What the task asks: Would you return every entry below exactly as written, without its images?

Exercise inputs:

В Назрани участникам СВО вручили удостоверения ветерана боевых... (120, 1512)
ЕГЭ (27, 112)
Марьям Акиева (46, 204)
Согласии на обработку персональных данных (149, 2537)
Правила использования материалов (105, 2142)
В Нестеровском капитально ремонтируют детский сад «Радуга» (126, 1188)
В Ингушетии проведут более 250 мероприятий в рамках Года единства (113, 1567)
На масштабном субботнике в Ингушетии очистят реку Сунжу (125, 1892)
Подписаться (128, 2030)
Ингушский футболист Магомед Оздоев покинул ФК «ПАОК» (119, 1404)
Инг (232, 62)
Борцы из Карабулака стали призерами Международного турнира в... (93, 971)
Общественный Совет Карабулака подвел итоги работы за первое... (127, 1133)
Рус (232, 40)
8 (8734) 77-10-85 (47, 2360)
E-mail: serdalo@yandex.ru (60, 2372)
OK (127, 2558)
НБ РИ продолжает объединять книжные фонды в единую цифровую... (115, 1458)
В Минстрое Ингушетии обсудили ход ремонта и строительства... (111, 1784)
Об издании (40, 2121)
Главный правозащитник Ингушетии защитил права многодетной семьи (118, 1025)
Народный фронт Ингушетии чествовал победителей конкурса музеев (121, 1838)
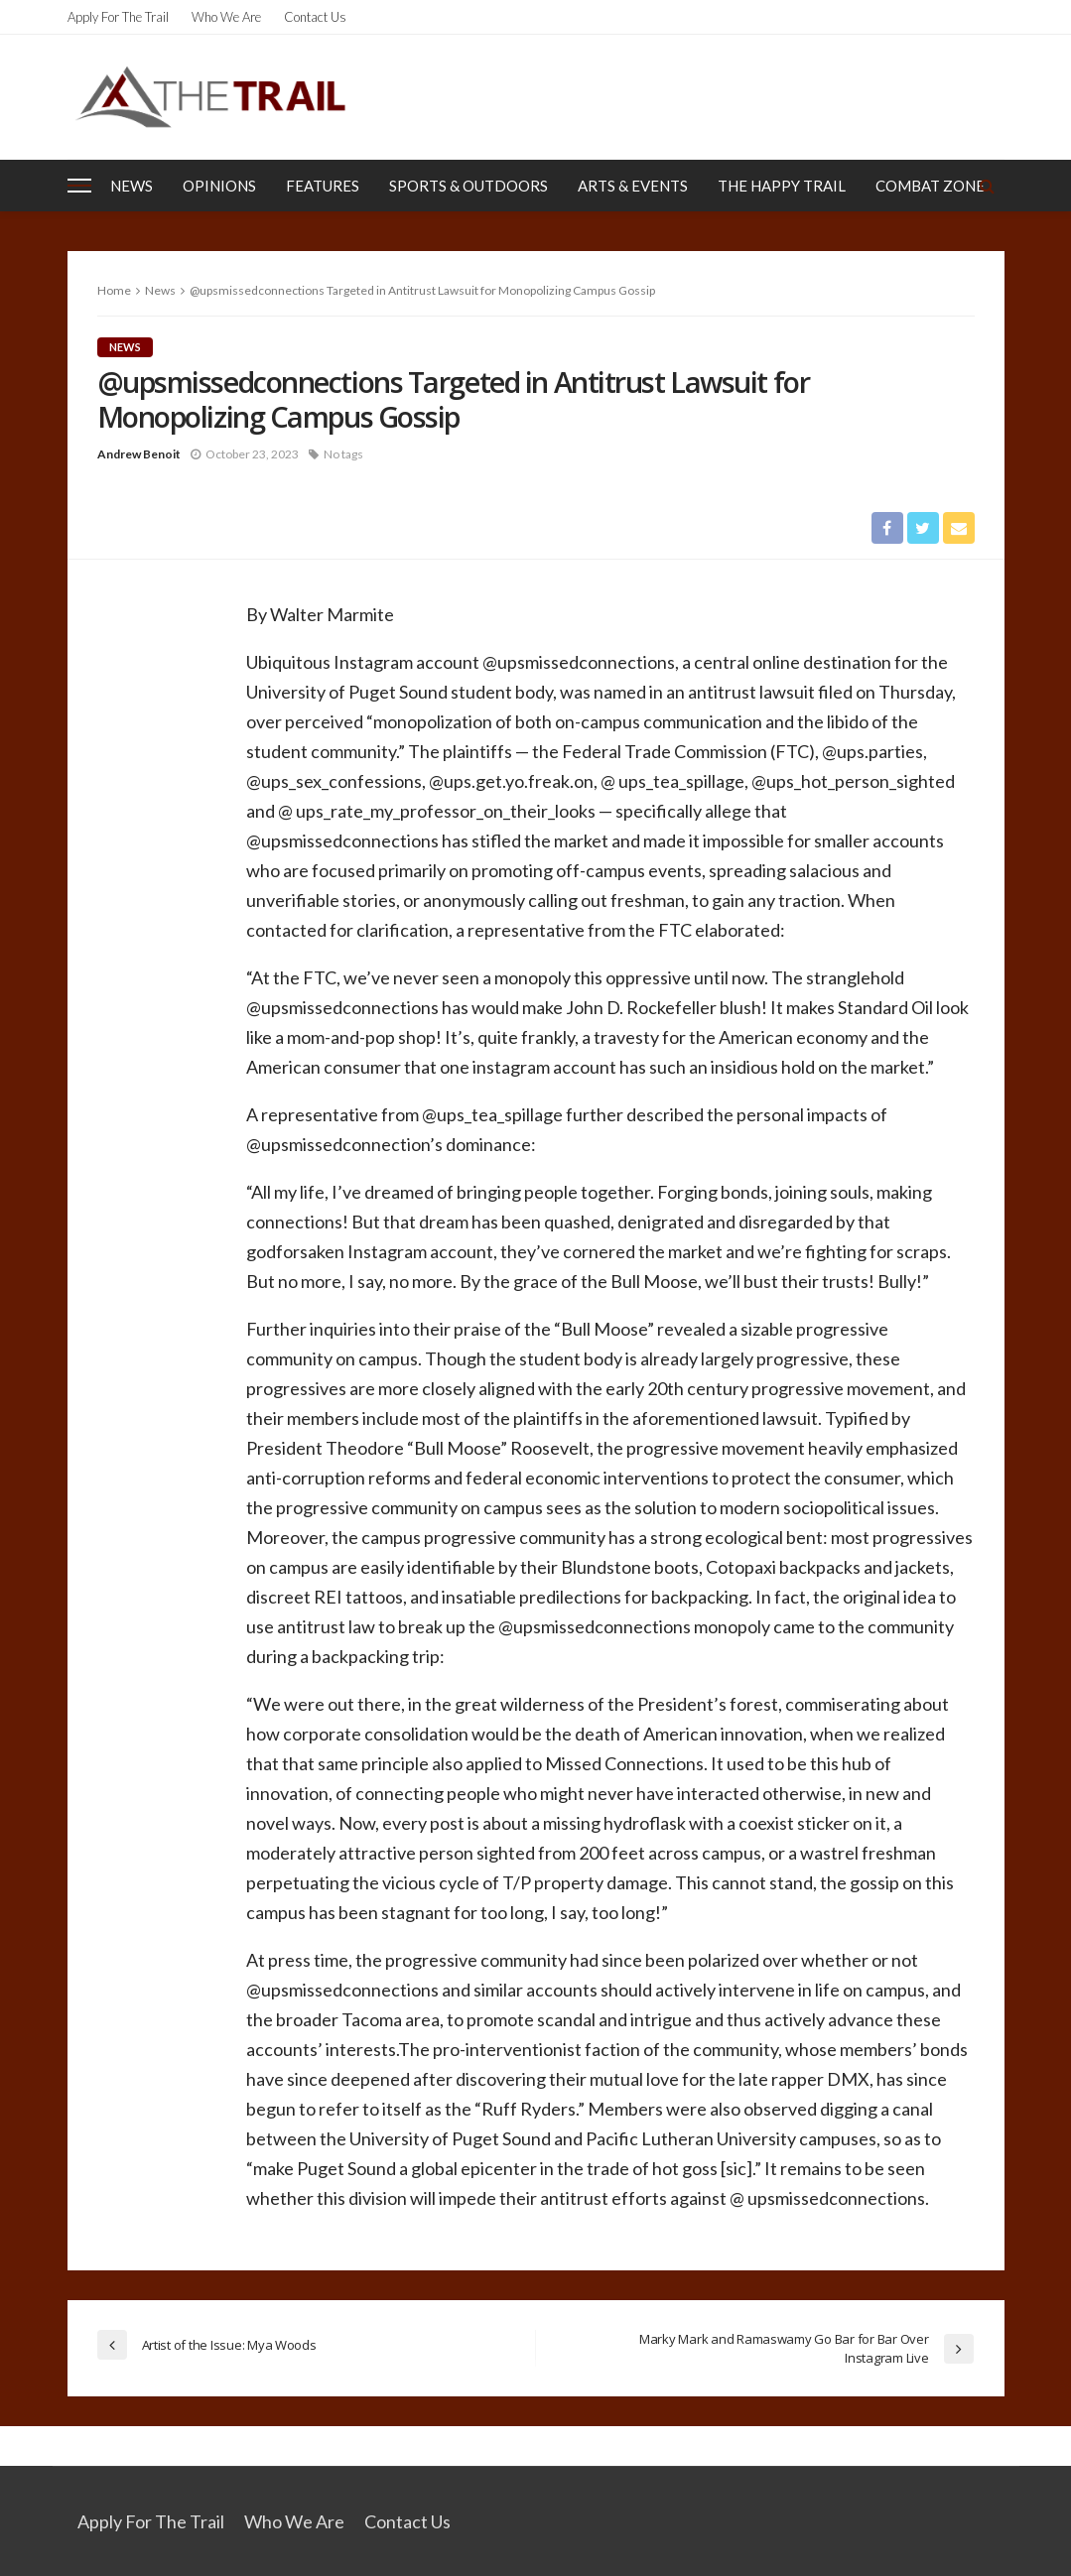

Task solution:
В Назрани участникам СВО вручили удостоверения ветерана боевых... (120, 1512)
ЕГЭ (27, 112)
Марьям Акиева (46, 204)
Согласии на обработку персональных данных (149, 2537)
Правила использования материалов (105, 2142)
В Нестеровском капитально ремонтируют детский сад «Радуга» (126, 1188)
В Ингушетии проведут более 250 мероприятий в рамках Года единства (113, 1567)
На масштабном субботнике в Ингушетии очистят реку Сунжу (125, 1892)
Подписаться (128, 2030)
Ингушский футболист Магомед Оздоев покинул ФК «ПАОК» (119, 1404)
Инг (232, 62)
Борцы из Карабулака стали призерами Международного турнира в... (93, 971)
Общественный Совет Карабулака подвел итоги работы за первое... (127, 1133)
Рус (232, 40)
8 (8734) 77-10-85 (47, 2360)
E-mail: serdalo@yandex.ru (60, 2372)
OK (127, 2558)
НБ РИ продолжает объединять книжные фонды в единую цифровую... (115, 1458)
В Минстрое Ингушетии обсудили ход ремонта и строительства... (111, 1784)
Об издании (40, 2121)
Главный правозащитник Ингушетии защитил права многодетной семьи (118, 1025)
Народный фронт Ингушетии чествовал победителей конкурса музеев (121, 1838)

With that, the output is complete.